What types of tests should we write?
This question is intentionally vague. It's designed to see if you have an organized way of thinking about test design.
Answer
We should make sure we consider these kinds of tests:
Unit tests and Integration tests
Unit tests cover single functions or small testable units. Integration tests cover how larger components work together. Unit tests can detect low level bugs before they affect other areas of a program, and can help with design and development. Integration tests catch a broader range of bugs because they cover interactions and can be designed around actual use cases. A good test suite usually involves a mix of both integration and unit tests.
Regression tests
Regression tests cover bugs after they're caught and fixed. Many teams have a standard that whenever a bug is fixed, a test should be added that fails without the fix and passes with the fix. The idea here is that we found something wrong and we fixed it—-let's not break it again
Load and stress testing
Load testing puts a system under a high but realistic load, usually to make sure the system can handle it without any serious impacts on performance. Stress testing looks at what happens when a system is overwhelmed beyond what it can handle, usually to make sure the system fails gracefully (say, by giving useful error messages instead of freezing). Load and stress tests are both important for scaling.
Security testing
Software should never expose sensitive data, have unprotected authentication credentials, or carelessly trust user input. Penetration testing (or just pen testing), for example, tries to harmlessly exploit vulnerabilities in a system so they can be patched. The more sensitive the data you hold, the more important security testing is.
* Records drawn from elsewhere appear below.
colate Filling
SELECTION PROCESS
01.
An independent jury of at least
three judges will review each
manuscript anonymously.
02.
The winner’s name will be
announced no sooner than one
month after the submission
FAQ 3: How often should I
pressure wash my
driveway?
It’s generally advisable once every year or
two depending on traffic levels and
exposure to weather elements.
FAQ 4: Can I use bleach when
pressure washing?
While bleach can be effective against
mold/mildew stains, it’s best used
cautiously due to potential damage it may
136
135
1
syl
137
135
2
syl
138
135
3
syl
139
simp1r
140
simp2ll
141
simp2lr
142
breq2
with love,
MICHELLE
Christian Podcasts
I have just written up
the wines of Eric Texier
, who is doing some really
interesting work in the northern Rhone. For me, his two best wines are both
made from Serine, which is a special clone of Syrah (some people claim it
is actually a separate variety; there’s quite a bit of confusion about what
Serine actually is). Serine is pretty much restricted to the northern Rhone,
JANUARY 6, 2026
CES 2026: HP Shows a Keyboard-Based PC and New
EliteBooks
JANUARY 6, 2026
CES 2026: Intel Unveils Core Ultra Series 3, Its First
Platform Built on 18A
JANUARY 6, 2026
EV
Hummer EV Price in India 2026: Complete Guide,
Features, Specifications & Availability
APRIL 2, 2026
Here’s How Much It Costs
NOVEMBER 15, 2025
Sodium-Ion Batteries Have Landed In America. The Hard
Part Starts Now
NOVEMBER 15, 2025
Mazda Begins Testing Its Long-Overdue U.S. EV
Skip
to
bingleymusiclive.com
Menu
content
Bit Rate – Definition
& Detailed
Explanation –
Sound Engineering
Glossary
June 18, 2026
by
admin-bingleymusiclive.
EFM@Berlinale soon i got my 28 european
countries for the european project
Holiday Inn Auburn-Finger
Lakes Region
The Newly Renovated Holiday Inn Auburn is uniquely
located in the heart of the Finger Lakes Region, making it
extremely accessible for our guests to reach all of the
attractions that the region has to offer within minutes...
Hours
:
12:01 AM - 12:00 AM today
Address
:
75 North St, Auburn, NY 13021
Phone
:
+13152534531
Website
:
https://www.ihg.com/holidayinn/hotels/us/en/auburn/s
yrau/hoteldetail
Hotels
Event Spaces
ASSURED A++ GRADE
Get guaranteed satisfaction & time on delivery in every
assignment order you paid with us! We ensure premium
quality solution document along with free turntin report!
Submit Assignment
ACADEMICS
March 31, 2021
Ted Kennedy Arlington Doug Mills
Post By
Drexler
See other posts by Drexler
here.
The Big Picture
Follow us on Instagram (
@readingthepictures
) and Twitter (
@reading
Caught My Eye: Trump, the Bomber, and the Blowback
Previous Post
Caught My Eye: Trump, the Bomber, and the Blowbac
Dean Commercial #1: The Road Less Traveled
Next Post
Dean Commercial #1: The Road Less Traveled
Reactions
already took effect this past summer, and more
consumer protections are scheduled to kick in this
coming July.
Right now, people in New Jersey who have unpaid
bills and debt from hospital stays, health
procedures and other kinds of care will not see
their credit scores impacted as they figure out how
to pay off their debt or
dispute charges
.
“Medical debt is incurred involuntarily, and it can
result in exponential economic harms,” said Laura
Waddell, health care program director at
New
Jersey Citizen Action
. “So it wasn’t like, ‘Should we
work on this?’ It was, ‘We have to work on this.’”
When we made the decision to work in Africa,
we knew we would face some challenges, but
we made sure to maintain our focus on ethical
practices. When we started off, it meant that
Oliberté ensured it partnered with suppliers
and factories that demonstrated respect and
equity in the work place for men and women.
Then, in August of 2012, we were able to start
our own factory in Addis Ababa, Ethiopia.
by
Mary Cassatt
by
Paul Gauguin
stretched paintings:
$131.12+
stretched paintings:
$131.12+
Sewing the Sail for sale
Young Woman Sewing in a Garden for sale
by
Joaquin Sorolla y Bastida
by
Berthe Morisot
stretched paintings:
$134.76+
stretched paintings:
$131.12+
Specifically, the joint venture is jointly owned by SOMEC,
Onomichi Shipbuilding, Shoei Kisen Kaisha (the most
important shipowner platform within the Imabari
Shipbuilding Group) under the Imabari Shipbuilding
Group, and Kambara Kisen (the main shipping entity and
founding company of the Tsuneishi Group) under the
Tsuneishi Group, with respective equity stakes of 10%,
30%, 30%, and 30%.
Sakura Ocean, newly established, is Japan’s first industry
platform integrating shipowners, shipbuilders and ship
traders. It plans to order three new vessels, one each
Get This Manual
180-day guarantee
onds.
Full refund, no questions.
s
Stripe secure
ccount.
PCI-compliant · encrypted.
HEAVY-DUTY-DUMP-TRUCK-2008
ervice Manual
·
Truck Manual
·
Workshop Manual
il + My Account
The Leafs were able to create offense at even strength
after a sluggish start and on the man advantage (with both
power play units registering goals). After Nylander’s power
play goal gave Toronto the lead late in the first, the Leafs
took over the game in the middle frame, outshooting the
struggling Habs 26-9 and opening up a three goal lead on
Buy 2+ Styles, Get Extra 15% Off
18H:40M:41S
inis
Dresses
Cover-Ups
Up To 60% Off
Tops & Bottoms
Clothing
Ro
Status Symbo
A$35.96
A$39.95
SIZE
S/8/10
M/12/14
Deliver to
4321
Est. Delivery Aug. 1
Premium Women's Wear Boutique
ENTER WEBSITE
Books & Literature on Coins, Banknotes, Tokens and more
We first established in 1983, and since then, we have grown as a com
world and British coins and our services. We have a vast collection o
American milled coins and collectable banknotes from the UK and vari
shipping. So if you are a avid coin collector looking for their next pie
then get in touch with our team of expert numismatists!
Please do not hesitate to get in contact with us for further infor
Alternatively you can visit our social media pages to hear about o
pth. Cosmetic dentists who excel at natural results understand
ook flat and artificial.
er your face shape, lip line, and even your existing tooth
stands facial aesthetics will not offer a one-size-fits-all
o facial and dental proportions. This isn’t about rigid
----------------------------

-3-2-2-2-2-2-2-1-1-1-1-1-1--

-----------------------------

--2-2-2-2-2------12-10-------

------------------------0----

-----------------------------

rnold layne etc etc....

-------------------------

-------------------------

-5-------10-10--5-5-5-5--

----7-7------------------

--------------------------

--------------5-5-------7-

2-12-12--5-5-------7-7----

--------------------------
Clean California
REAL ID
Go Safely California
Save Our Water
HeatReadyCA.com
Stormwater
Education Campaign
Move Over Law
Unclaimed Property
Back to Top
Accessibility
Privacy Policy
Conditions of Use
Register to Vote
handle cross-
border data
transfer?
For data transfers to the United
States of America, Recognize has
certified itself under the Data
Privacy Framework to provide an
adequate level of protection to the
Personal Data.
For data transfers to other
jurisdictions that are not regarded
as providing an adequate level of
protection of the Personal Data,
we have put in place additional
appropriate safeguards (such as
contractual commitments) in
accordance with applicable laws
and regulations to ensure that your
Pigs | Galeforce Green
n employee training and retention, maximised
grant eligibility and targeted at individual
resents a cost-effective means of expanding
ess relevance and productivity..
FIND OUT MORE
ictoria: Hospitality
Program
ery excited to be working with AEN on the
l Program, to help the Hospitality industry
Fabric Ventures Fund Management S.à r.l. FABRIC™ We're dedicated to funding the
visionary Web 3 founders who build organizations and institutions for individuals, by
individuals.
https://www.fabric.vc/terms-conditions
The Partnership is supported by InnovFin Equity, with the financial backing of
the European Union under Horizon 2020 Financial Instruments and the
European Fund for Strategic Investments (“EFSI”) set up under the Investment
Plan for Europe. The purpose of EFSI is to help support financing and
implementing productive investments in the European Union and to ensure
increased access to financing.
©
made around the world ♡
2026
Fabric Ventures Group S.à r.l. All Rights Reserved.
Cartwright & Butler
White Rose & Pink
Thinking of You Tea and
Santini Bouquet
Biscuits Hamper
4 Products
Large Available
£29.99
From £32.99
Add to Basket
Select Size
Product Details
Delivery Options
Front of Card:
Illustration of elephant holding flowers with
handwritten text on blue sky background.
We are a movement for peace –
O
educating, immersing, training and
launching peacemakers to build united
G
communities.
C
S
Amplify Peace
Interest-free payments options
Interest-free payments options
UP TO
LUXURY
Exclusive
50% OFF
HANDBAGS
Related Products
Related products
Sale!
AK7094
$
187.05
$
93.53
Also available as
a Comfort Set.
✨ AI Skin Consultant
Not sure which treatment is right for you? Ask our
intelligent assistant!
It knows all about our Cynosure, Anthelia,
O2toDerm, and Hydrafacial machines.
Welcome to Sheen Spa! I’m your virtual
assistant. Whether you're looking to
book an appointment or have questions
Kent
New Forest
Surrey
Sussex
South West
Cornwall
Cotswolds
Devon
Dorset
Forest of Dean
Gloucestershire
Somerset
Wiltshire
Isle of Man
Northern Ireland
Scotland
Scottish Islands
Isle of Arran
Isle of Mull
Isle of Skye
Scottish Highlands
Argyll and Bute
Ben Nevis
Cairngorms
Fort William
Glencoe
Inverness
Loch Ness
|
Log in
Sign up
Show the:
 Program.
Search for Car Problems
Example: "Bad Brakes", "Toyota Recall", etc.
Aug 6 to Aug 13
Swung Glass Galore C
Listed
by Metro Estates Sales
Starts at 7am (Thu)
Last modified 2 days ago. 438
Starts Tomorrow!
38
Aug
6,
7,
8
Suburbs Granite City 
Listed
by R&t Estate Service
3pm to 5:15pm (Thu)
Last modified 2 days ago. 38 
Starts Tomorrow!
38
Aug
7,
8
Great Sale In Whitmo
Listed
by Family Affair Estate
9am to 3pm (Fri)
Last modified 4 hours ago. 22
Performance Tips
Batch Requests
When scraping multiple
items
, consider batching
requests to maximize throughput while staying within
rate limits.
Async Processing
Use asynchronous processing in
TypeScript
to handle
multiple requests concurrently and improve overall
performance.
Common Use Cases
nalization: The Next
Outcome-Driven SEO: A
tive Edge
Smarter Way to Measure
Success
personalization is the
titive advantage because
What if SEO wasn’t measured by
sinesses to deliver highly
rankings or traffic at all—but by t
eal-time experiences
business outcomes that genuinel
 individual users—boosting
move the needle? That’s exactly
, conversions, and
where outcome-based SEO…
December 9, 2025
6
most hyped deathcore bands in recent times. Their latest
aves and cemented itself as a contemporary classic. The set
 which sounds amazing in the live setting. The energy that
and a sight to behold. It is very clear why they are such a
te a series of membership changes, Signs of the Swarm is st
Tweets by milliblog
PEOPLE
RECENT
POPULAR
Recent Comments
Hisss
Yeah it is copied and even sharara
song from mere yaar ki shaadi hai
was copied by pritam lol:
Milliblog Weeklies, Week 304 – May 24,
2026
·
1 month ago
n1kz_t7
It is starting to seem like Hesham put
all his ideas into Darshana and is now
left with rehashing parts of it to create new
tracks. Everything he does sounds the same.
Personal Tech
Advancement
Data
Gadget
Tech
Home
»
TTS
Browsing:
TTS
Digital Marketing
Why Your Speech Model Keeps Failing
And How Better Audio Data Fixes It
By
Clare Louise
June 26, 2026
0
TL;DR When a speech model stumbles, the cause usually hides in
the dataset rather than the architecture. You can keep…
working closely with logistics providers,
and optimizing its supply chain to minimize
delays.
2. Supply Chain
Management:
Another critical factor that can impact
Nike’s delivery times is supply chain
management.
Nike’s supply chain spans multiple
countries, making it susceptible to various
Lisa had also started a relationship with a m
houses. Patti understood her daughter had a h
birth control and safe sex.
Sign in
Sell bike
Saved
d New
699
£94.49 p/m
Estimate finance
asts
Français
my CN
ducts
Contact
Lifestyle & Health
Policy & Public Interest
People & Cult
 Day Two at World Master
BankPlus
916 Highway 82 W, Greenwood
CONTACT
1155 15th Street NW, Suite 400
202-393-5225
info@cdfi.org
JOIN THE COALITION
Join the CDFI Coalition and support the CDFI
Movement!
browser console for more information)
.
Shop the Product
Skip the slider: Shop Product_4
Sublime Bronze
What to test and what not to test?
Our program is complex enough that it's infeasible for us to test every combination of inputs or every path. How should we choose what to test and what not to test?
One way to start deciding what to test is risk-based testing, focusing on what's most likely to have a bad impact. For example, failure in the signup flow might completely halt new business. Or if we charge customers the wrong amount we could make users angry and even get in legal trouble.
We can also break down the severity and priority of potential problems. Sometimes there's a tricky balance between the two-—for example, are we more worried about a feature that fails occasionally for the 80% of users using Chrome or Safari, or a feature that's totally unusable to the 5% on Internet Explorer?
A specific way to get reasonable coverage with fewer tests is combinatorial testing. Let's say we have an app to regularly check and record our bakery's refrigerator temperatures. We have 2 digital thermometer models (T and TX), 2 app versions (iOS and Android), and 2 connection methods (bluetooth and USB). Similar to a decision table, we can lay out every possible combination. There are 8 configurations for getting refrigerator temperatures:
But with combinatorial testing, we can reduce this to 4 tests by just testing pairs. Instead of asking "Does every model work on every version with every connection?" we can separately ask:
- Do all the models and versions work together?
- Do all the models and connections work together?
- Do all the versions and connections work together?
We've reduced our total tests by half, and this approach becomes even more powerful as the number of conditions and the possible values for each condition grows. It's not unrealistic to reduce a quintillion (a billion billion) possible combinations down to hundreds of tests.
If we're worried that just testing pairs isn't enough, we can test the interaction of 3 values or any values. Research shows that the interaction of 6 values is usually enough to find all the bugs in a system, even for complex and dangerous systems like air traffic collision avoidance, medical devices, and space flight.
So combinatorial testing can save us a huge amount of time with no cost or a low cost to effectiveness.